ただ、シリーズを見ている途中や、キャラクター同士の感情の絡みやシナリオに、なんだか(いい意味での「じらし」ではない)ストレスを感じてしまうのです。
 
あくまでも私見ですけれど・・・。
 
クルージェ12歳の成長過程や、感情の変化を丁寧に拾う方が、なんとなく本筋としては正しいような気がしてしまって、嬉子さんのスタンスに共感しきれないのが辛い。
 
というのが、舞台となる(どう見ても、我々が暮らしているのと同じ、あるべき自然な町並みの)世界が、「ワンダーランド」という妙な名称が与えられていて(住民たちは勿論、そんなことは知らない)、それが、"魔法世界リルム"に管理された作り物の世界、という設定が「?」なんですよ。
 
この設定に納得出来ない限り、「管理人」という立場の魔法少女たちにも、そこに住む人々の生活感にも感情移入が出来なくて舌触りの悪さがぬぐえない。
       
「褒めておこう」が基本の私のレビューで、この大きな「?」は珍しいです。
  
たとえば、「涼宮ハルヒの憂鬱」では、ヒロインが”世界を創造した女神様”というキーワードを巧みなフィルターに使っています。
「ハルヒ」では、結局は何もかも煙に巻いて、見事に普遍的な「自分探し」や「青春の命題」に話をおとしている小気味よさがあります。

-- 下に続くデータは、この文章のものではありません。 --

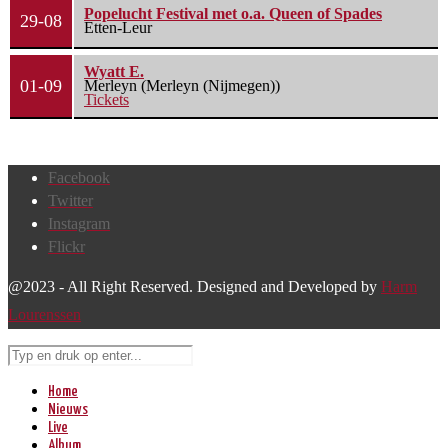
Popelucht Festival met o.a. Queen of Spades
29-08
Etten-Leur
Wyatt E.
01-09
Merleyn (Merleyn (Nijmegen))
Tickets
Facebook
Twitter
Instagram
Flickr
@2023 - All Right Reserved. Designed and Developed by
Harm
Lourenssen
Home
Nieuws
Live
Album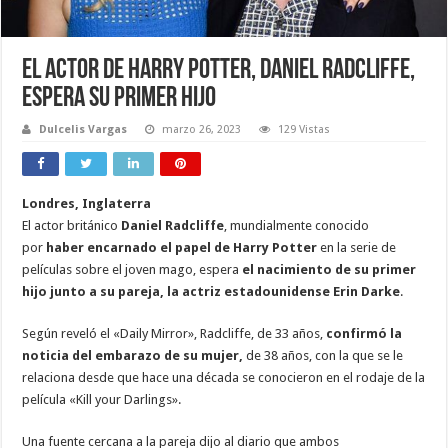
El actor de Harry Potter, Daniel Radcliffe,
espera su primer hijo
Dulcelis Vargas
marzo 26, 2023
129 Vistas
Londres, Inglaterra
El actor británico
Daniel Radcliffe
, mundialmente conocido
por
haber encarnado el papel de Harry Potter
en la serie de
películas sobre el joven mago, espera
el nacimiento de su primer
hijo junto a su pareja, la actriz estadounidense Erin Darke
.
Según reveló el «Daily Mirror», Radcliffe, de 33 años,
confirmó la
noticia del embarazo de su mujer,
de 38 años, con la que se le
relaciona desde que hace una década se conocieron en el rodaje de la
película «Kill your Darlings».
Una fuente cercana a la pareja dijo al diario que ambos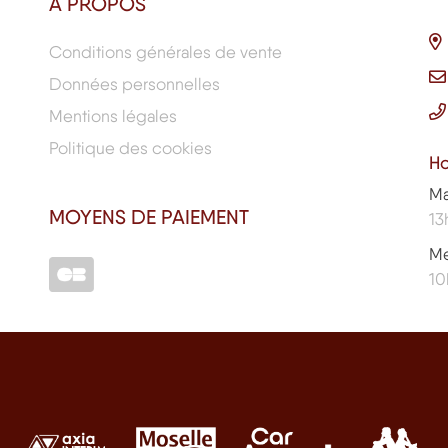
À PROPOS
Conditions générales de vente
Données personnelles
Mentions légales
Politique des cookies
Ho
Ma
MOYENS DE PAIEMENT
13
Me
10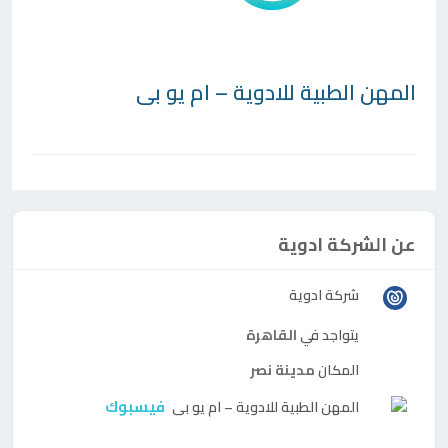
المهن الطبية للادوية – ام يو بى
عن الشركة ادوية
شركة ادوية
يتواجد في
القاهرة
المكان
مدينة نصر
فيسبوك
المهن الطبية للادوية – ام يو بى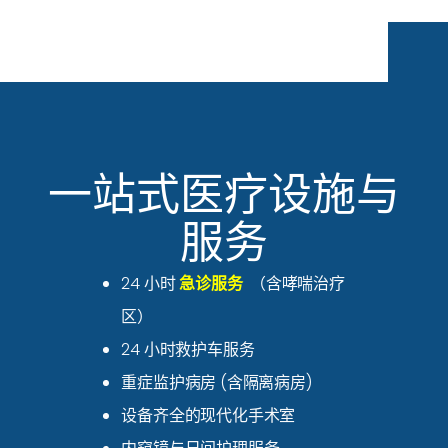
一站式医疗设施与
服务
24 小时
急诊服务
（含哮喘治疗
区）
24 小时救护车服务
重症监护病房 (含隔离病房)
设备齐全的现代化手术室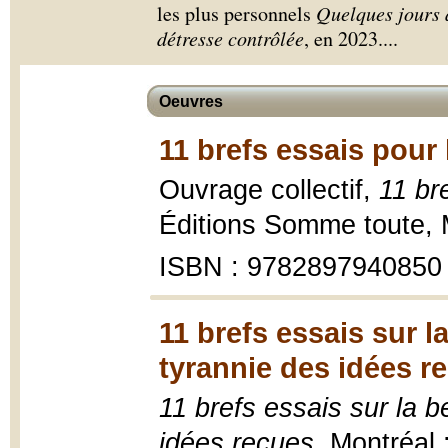
les plus personnels
Quelques jours 
détresse contrôlée
, en 2023.
...
Oeuvres
11 brefs essais pour 
Ouvrage collectif,
11 br
Éditions Somme toute, 
ISBN : 9782897940850
11 brefs essais sur l
tyrannie des idées r
11 brefs essais sur la b
idées reçues
, Montréal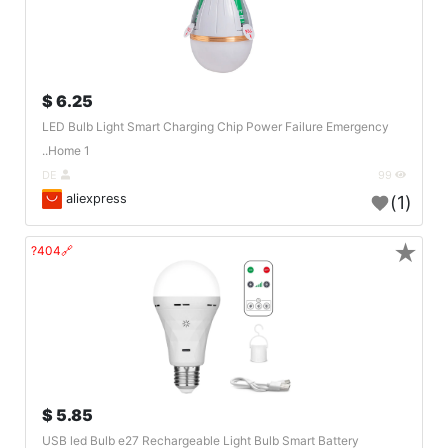
6.25 $
LED Bulb Light Smart Charging Chip Power Failure Emergency
Home 1..
DE
99
aliexpress
(1)
★
🔗404?
5.85 $
USB led Bulb e27 Rechargeable Light Bulb Smart Battery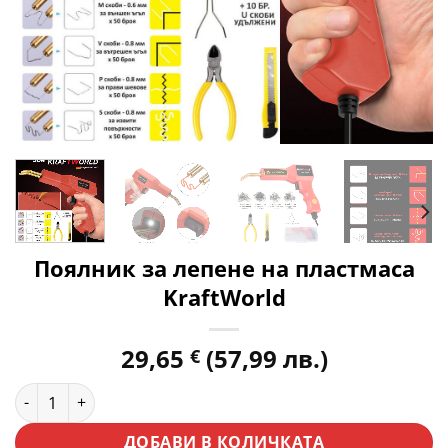
Поялник за лепене на пластмаса
KraftWorld
29,65
(57,99 лв.)
€
количество за Поялник за лепене на пластмаса KraftWorld
ДОБАВИ В КОЛИЧКАТА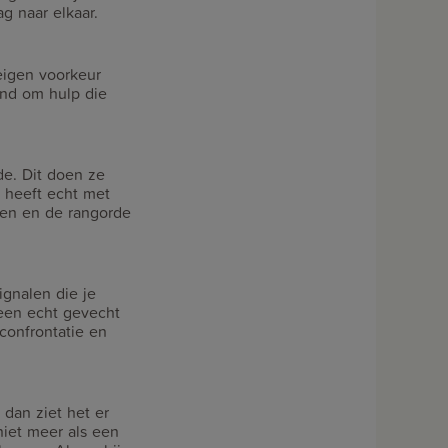
g naar elkaar.
 eigen voorkeur
and om hulp die
de. Dit doen ze
n heeft echt met
ten en de rangorde
ignalen die je
een echt gevecht
confrontatie en
 dan ziet het er
niet meer als een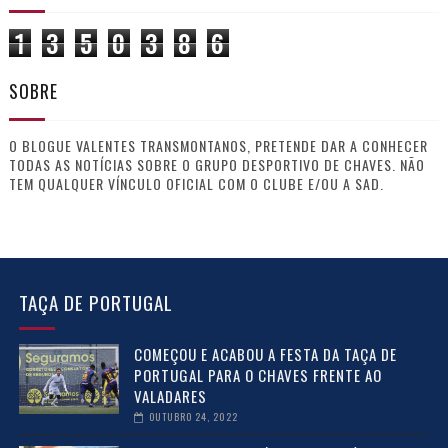
1
3
5
0
3
8
6
SOBRE
O BLOGUE VALENTES TRANSMONTANOS, PRETENDE DAR A CONHECER
TODAS AS NOTÍCIAS SOBRE O GRUPO DESPORTIVO DE CHAVES. NÃO
TEM QUALQUER VÍNCULO OFICIAL COM O CLUBE E/OU A SAD.
TAÇA DE PORTUGAL
COMEÇOU E ACABOU A FESTA DA TAÇA DE
PORTUGAL PARA O CHAVES FRENTE AO
VALADARES
OUTUBRO 24, 2022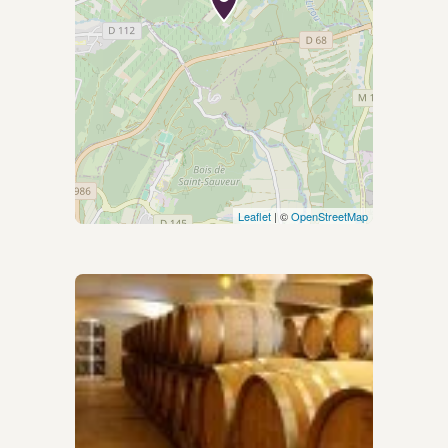
Leaflet
| ©
OpenStreetMap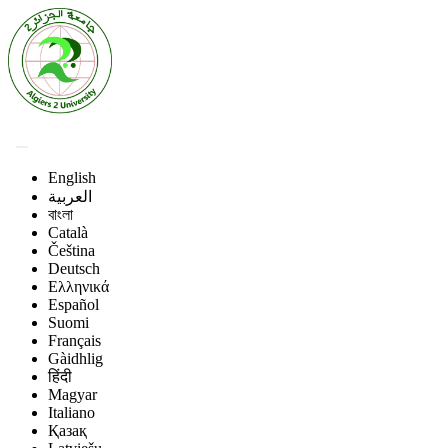
English
العربية
বাংলা
Català
Čeština
Deutsch
Ελληνικά
Español
Suomi
Français
Gàidhlig
हिंदी
Magyar
Italiano
Қазақ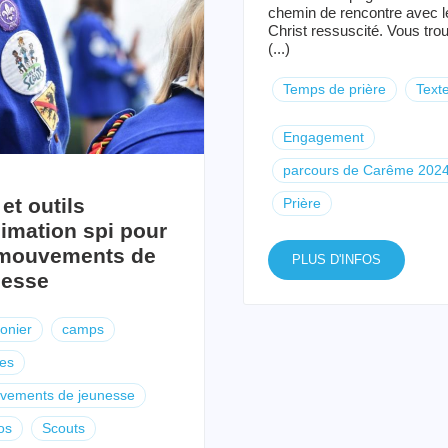
chemin de rencontre avec l
Christ ressuscité. Vous tro
(...)
Temps de prière
Text
Engagement
parcours de Carême 202
 et outils
Prière
imation spi pour
 mouvements de
PLUS D'INFOS
nesse
onier
camps
es
vements de jeunesse
os
Scouts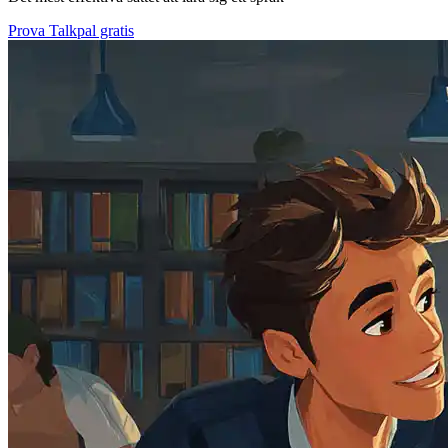
Prova Talkpal gratis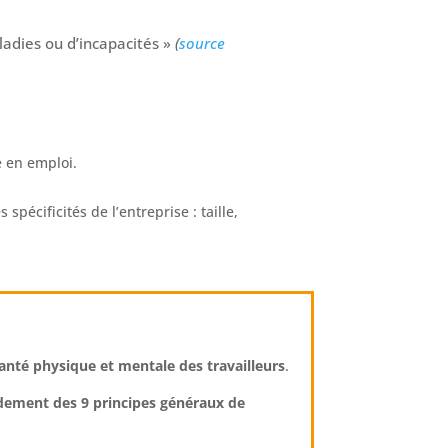
aladies ou d’incapacités »
(
source
é en emploi.
spécificités de l’entreprise : taille,
santé physique et mentale des travailleurs
.
ndement des 9 principes généraux de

それを可能にしているのが、ヒロイン・ハルヒに(自分が神様だという)自意識がないという設定。
この「逃がし」は巧い。
それは即ち、自意識のない神様は、「ただの人間」なわけで、私たちと同じなんです。
  
ほら、私たち自身だって、私も皆さんも「主観の宇宙」しか見られない存在なんだから、即ち、自分が世界の中心なんだし、世界の中心なのに"ままならない日々の暮らし"に悶絶しているわけでしょ。

そういう存在意識が「いとおしい」し、「せつない」し、「さもありなん」と思えるわけです。
      
ところが、「世界を管理する意識」とか、「世界を創造したり、消滅させる力、意識」を自覚しているキャラクターの意識野なんて、理解出来ないし、したくもありません。
           
「奥さまは魔法少女」の「魔法世界リルム」の人々(もはや、造物主である限りは人ではないのですが)は、その管理人を自覚していて、操作も出来るという設定は甚だ面白くない。(不快という意味で。)
 
何かの記号や洒落ならいいけれど、その辺の設定は大まじめなんだから。困る(笑)。
(わがまま、気ままな「オリンパスの神々」という神々しさがあれば、いっそ諦めがつくけれど、リルムの評議会の老人たちや、その指導で動く魔法少女たちは性格の悪い、ただの等身大の生臭い人間なので・・・。)

「魔法世界リルム」にさえひっかからなければ、大変に面白く見られるアニメです。
                           
そりゃ、もう、キャラクター・デザインとか、相関図的な設定は魅力たっぷりなので♪。
(というか、「27歳の魔法少女」というアイデアは面白いので、「リルムの評議会」とか「管理人」という設定をとっぱらってリメイクしたら、突き抜けた娯楽作品が出来そうなんだけれど。)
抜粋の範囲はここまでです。